JSON Parsing Index Stage

A JSON Parsing Index stage (previously called the JSON Parser stage) parses JSON content from a document field into one or more new documents.

This stage uses Solr’s JsonRecordReader to create an index stage capable of splitting JSON into sub-documents. For details on the use of this stage in Solr, see this Lucidworks blog post: Indexing Custom JSON Data.

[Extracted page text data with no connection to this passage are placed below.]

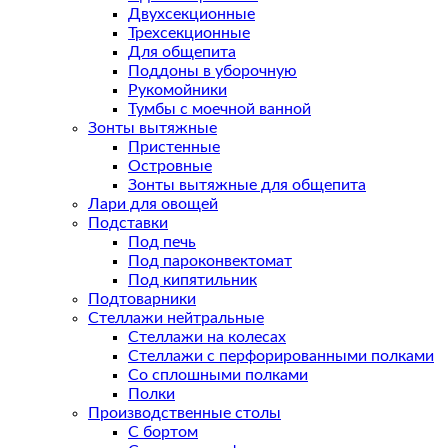
Двухсекционные
Трехсекционные
Для общепита
Поддоны в уборочную
Рукомойники
Тумбы с моечной ванной
Зонты вытяжные
Пристенные
Островные
Зонты вытяжные для общепита
Лари для овощей
Подставки
Под печь
Под пароконвектомат
Под кипятильник
Подтоварники
Стеллажи нейтральные
Стеллажи на колесах
Стеллажи с перфорированными полками
Со сплошными полками
Полки
Производственные столы
С бортом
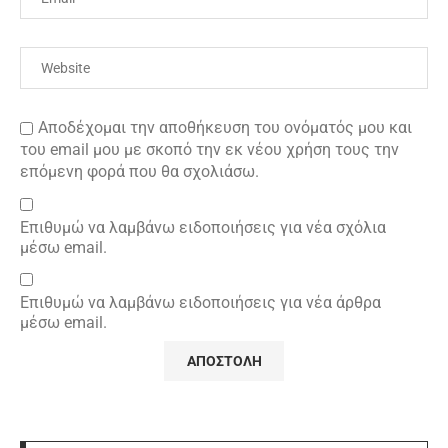
Αποδέχομαι την αποθήκευση του ονόματός μου και
του email μου με σκοπό την εκ νέου χρήση τους την
επόμενη φορά που θα σχολιάσω.
Επιθυμώ να λαμβάνω ειδοποιήσεις για νέα σχόλια
μέσω email.
Επιθυμώ να λαμβάνω ειδοποιήσεις για νέα άρθρα
μέσω email.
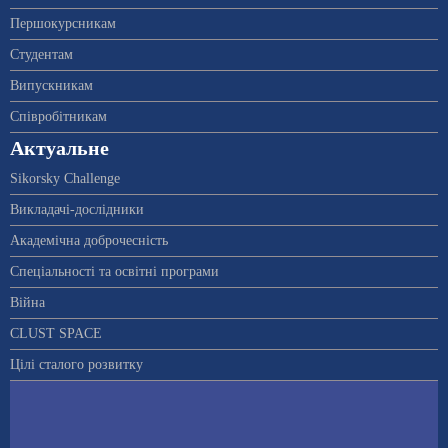
Першокурсникам
Студентам
Випускникам
Співробітникам
Актуальне
Sikorsky Challenge
Викладачі-дослідники
Академічна доброчесність
Спеціальності та освітні програми
Війна
CLUST SPACE
Цілі сталого розвитку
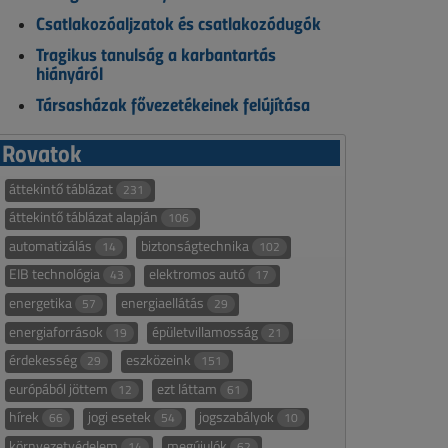
Csatlakozóaljzatok és csatlakozódugók
Tragikus tanulság a karbantartás
hiányáról
Társasházak fővezetékeinek felújítása
Rovatok
áttekintő táblázat
231
áttekintő táblázat alapján
106
automatizálás
biztonságtechnika
14
102
EIB technológia
elektromos autó
43
17
energetika
energiaellátás
57
29
energiaforrások
épületvillamosság
19
21
érdekesség
eszközeink
29
151
európából jöttem
ezt láttam
12
61
hírek
jogi esetek
jogszabályok
66
54
10
környezetvédelem
megújulók
14
62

Example Specification, Data, Results

Stage Specification

{ "type": "json-parsing",
  "skip": false,
  "id": "json-parsing",
  "sourceField": "data",
  "splitPath": "/exams",
  "mappingRules": [
      {"path": "/first", "field": "first"},
      {"path": "/last", "field": "last"},
      {"path": "/grade", "field": "grade"},
      {"path": "/exams/subject", "field": "subject"},
      {"path": "/exams/test", "field": "test"},
      {"path": "/exams/marks", "field": "marks"}
  ]
}

Data

{
  "first": "John3",
  "last": "Doe",
  "grade": 8,
  "exams": [
      {
        "subject": "Maths",
        "test"   : "term1",
        "marks":90},
        {
         "subject": "Biology",
         "test"   : "term1",
         "marks":86}
      ]
}

Results

Parsing this data, using the splitPath "/exams" and the six mapping rules above, produces two documents, one for each object in the list of exams.

The first document has the following field, value pairs:

* first : John
* last : Doe
* grade : 8
* test : term1
* subject: Maths
* marks : 90

The second has the following field, value pairs:

* first : John
* last : Doe
* grade : 8
* test : term1
* subject: Biology
* marks : 86

Configuration

Tip
When entering configuration values in the UI, use unescaped characters, such as \t for the tab character. When entering configuration values in the API, use escaped characters, such as \\t for the tab character.